Monitor Type	Name of the monitor type that you want to configure. You can select one from the list: All - All the monitor types will have default values. Monitor type other than All - You must configure the monitor type. The configuration options vary depending on the monitor type that you select. For documentation or more information, click the Help icon next to the list. The online documentation for that monitor type is displayed.

Click OK. The configured monitor type is added as a new row in the Monitoring page.
To continue adding configuration details, repeat the previous steps for a different monitor type, version, profile, or solution.
To modify a monitor configuration, click the action menu for that configuration and select Edit. Modify the configuration and click OK.
To delete a monitor configuration, click the action menu for that configuration and select Delete. After you save the policy, the deleted monitor type configuration is removed from the selected PATROL Agents.

After you save or update a policy, the monitor type configurations are pushed to the selected PATROL Agents.

Configure filters to include or exclude data and events

After you configure the monitor types in the PATROL Agents, they send the collected data and the generated events to the Infrastructure Management server. You can configure filters to control the data and events that are sent to the Infrastructure Management server per parameter.

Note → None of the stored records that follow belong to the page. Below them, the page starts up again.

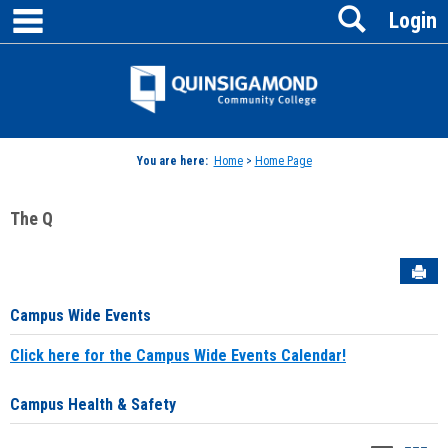
main navigation
Search
Skip
Login
to
content
Jenzabar
University
You are here:
Home
>
Home Page
The Q
Sen
Campus Wide Events
Click here for the Campus Wide Events Calendar!
Campus Health & Safety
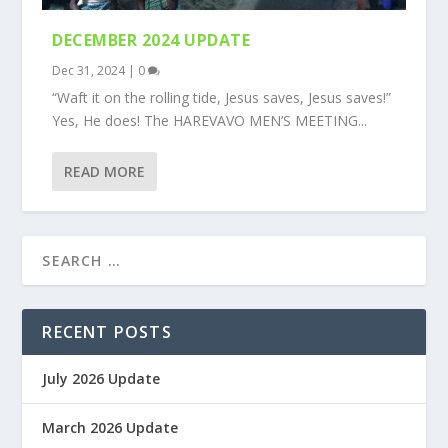
DECEMBER 2024 UPDATE
Dec 31, 2024
|
0
“Waft it on the rolling tide, Jesus saves, Jesus saves!”
Yes, He does! The HAREVAVO MEN’S MEETING...
READ MORE
RECENT POSTS
July 2026 Update
March 2026 Update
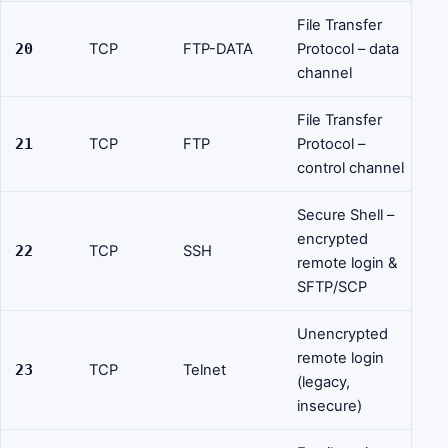
File Transfer
20
TCP
FTP-DATA
Protocol – data
channel
File Transfer
21
TCP
FTP
Protocol –
control channel
Secure Shell –
encrypted
22
TCP
SSH
remote login &
SFTP/SCP
Unencrypted
remote login
23
TCP
Telnet
(legacy,
insecure)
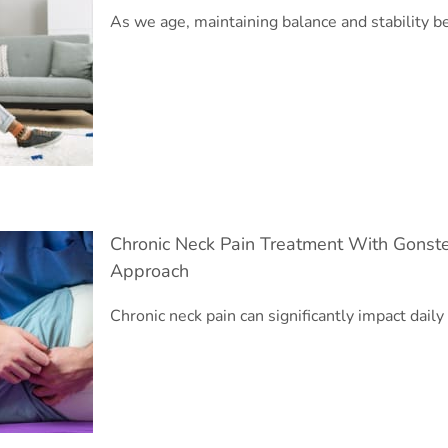
As we age, maintaining balance and stability
Chronic Neck Pain Treatment With Gonste
Approach
Chronic neck pain can significantly impact daily 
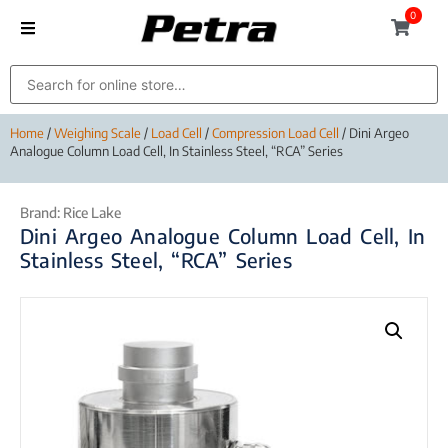
0
Home
/
Weighing Scale
/
Load Cell
/
Compression Load Cell
/ Dini Argeo
Analogue Column Load Cell, In Stainless Steel, “RCA” Series
Brand:
Rice Lake
Dini Argeo Analogue Column Load Cell, In
Stainless Steel, “RCA” Series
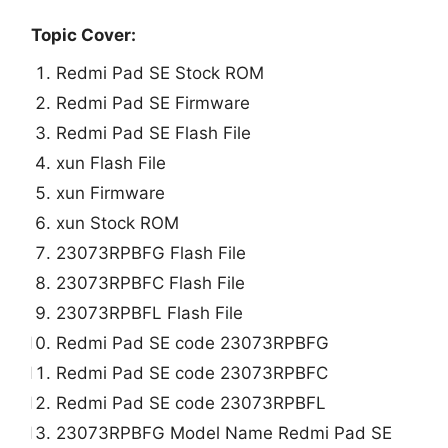
Topic Cover:
Redmi Pad SE Stock ROM
Redmi Pad SE Firmware
Redmi Pad SE Flash File
xun Flash File
xun Firmware
xun Stock ROM
23073RPBFG Flash File
23073RPBFC Flash File
23073RPBFL Flash File
Redmi Pad SE code 23073RPBFG
Redmi Pad SE code 23073RPBFC
Redmi Pad SE code 23073RPBFL
23073RPBFG Model Name Redmi Pad SE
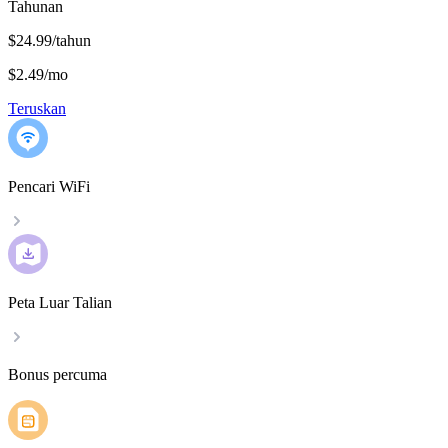
Tahunan
$24.99/tahun
$2.49
/
mo
Teruskan
Pencari WiFi
Peta Luar Talian
Bonus percuma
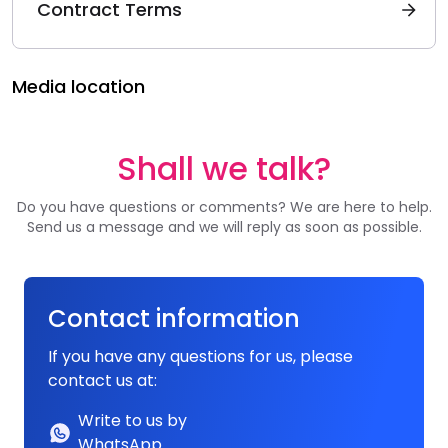
Contract Terms
Media location
Shall we talk?
Do you have questions or comments? We are here to help.
Send us a message and we will reply as soon as possible.
Contact information
If you have any questions for us, please
contact us at:
Write to us by
WhatsApp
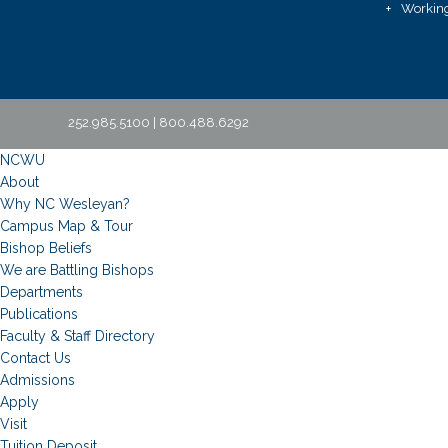
Working
252.985.5100 | 800.488.6292
NCWU
About
Why NC Wesleyan?
Campus Map & Tour
Bishop Beliefs
We are Battling Bishops
Departments
Publications
Faculty & Staff Directory
Contact Us
Admissions
Apply
Visit
Tuition Deposit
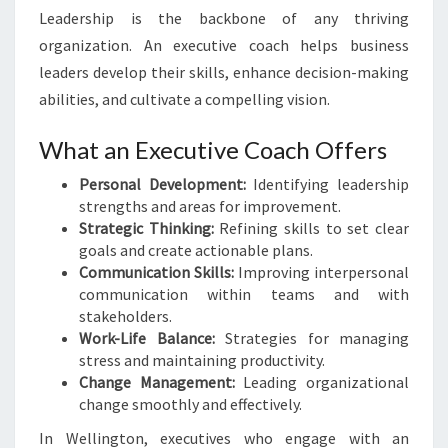
Leadership is the backbone of any thriving
organization. An executive coach helps business
leaders develop their skills, enhance decision-making
abilities, and cultivate a compelling vision.
What an Executive Coach Offers
Personal Development:
Identifying leadership
strengths and areas for improvement.
Strategic Thinking:
Refining skills to set clear
goals and create actionable plans.
Communication Skills:
Improving interpersonal
communication within teams and with
stakeholders.
Work-Life Balance:
Strategies for managing
stress and maintaining productivity.
Change Management:
Leading organizational
change smoothly and effectively.
In Wellington, executives who engage with an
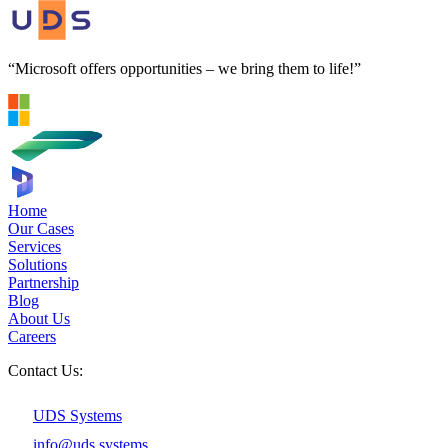
“Microsoft offers opportunities – we bring them to life!”
Home
Our Cases
Services
Solutions
Partnership
Blog
About Us
Careers
Contact Us:
UDS Systems
info@uds.systems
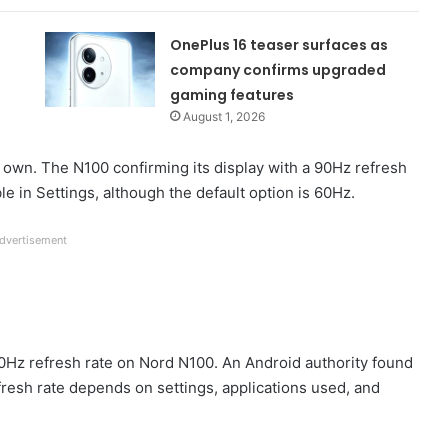
OnePlus 16 teaser surfaces as
company confirms upgraded
gaming features
August 1, 2026
 own. The N100 confirming its display with a 90Hz refresh
ble in Settings, although the default option is 60Hz.
dvertisement
0Hz refresh rate on Nord N100. An Android authority found
efresh rate depends on settings, applications used, and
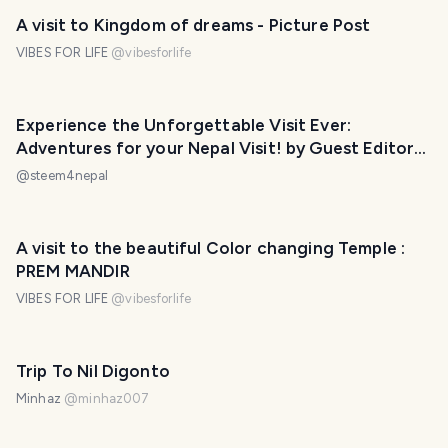
A visit to Kingdom of dreams - Picture Post
VIBES FOR LIFE
@
vibesforlife
Experience the Unforgettable Visit Ever:
Adventures for your Nepal Visit! by Guest Editor
@srijana-gurung
@
steem4nepal
A visit to the beautiful Color changing Temple :
PREM MANDIR
VIBES FOR LIFE
@
vibesforlife
Trip To Nil Digonto
Minhaz
@
minhaz007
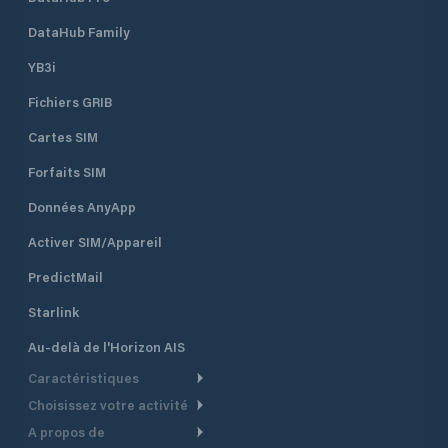
DataHub Family
YB3i
Fichiers GRIB
Cartes SIM
Forfaits SIM
Données AnyApp
Activer SIM/Appareil
PredictMail
Starlink
Au-delà de l'Horizon AIS
Caractéristiques
Choisissez votre activité
Routage Météo
A propos de
Croisière
Routage bateau à moteur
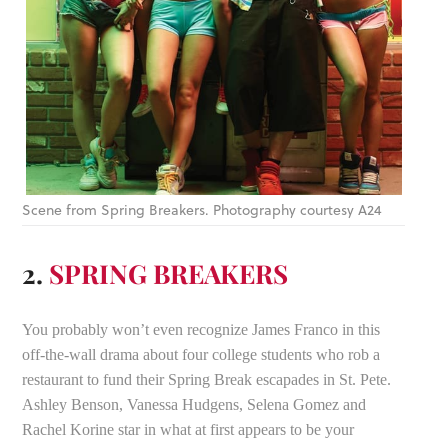
Scene from Spring Breakers. Photography courtesy A24
2.
SPRING BREAKERS
You probably won’t even recognize James Franco in this
off-the-wall drama about four college students who rob a
restaurant to fund their Spring Break escapades in St. Pete.
Ashley Benson, Vanessa Hudgens, Selena Gomez and
Rachel Korine star in what at first appears to be your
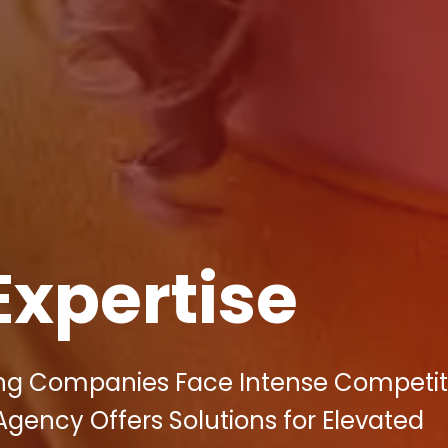
Expertise
ing Companies Face Intense Competiti
 Agency Offers Solutions for Elevated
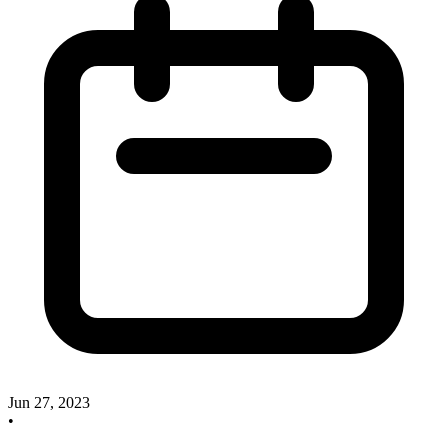
Jun 27, 2023
•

You can filter the data either from a specific Agent or from a specific monitor type. The supported filtering options are as follows:

Send events only
Send trended performance data only
Send trended performance data and events
Send no trended performance data and no events

Best practice

BMC does not recommend that you send both trended performance data and events for the same parameter to the Infrastructure Management server. If you are sending trended performance data for a parameter, configure thresholds in the Infrastructure Management server for that parameter and let the Infrastructure Management Sever generate events for it.
Certain types of parameters must have only trended performance data sent to the Infrastructure Management Server from the PATROL Agents; they must not have events sent. Other types of parameters must only have events sent to the Infrastructure Management server from the PATROL Agents, with no performance data sent.
In Infrastructure Management version 9.6 and later, parameters need not be collected and stored in the Infrastructure Management server to be trended and visible in the Server. Based on parameter usage, ensure that you store data for and configure the following parameters in the Infrastructure Management server database:
- KPI parameters
- Parameters required in performance reporting
- Parameters requiring “duration” thresholds. For example, you do not want an event unless the parameter has breached a threshold for 15 minutes. (PATROL Agent does not support this capability.)
- Parameters requiring “time of day” type thresholds. (This is accomplished using baselines.)
- Parameters for which predictive event generation and abnormality detection are required. This generally applies to all KPIs, which can be extended.

Important

A PATROL Agent applies a filtering policy during the next scheduled discovery or collection of a PATROL object (monitor type or attribute). That is, filtering is applied when the first collection occurs on the PATROL object after filtering rules are applied. Due to this behavior, there might be a delay in the deployment of the filtering rules on the PATROL object.

Click the Filtering tab.
Select one of the following options:
- Agent Level: Filters data and events from the PATROL Agent. Select an appropriate filtering option from the list. The default option is No Filtering (send all data and events).
- Monitor Type Level: Filters information from a specific monitor type. To specify the monitor type:
  1. Click Add Monitor Type.
  2. In the Add Monitor Type dialog box, select a solution and its version.
  3. Select a related monitor type from the list.
  4. If you want to specifically filter data and events from an attribute, select an attribute from the list. The default value is All.
  5. Select one of the following filtering option:
    - No Filtering (send all data and events)
    - Filter out data (send no data, send all events) - Default option
    - Filter out events (send no events, send all data)
    - Filter out data and events (send no data, send no events)
  6. Click OK. The selected monitor type row is added to the table in the Filtering page.
    To add multiple monitor types for filtering data and events, repeat the previous steps.
To modify the properties of an existing filter level, click the action menu for that filter and click Edit.
To delete a configured monitor type level, click the action menu for that level and click Delete.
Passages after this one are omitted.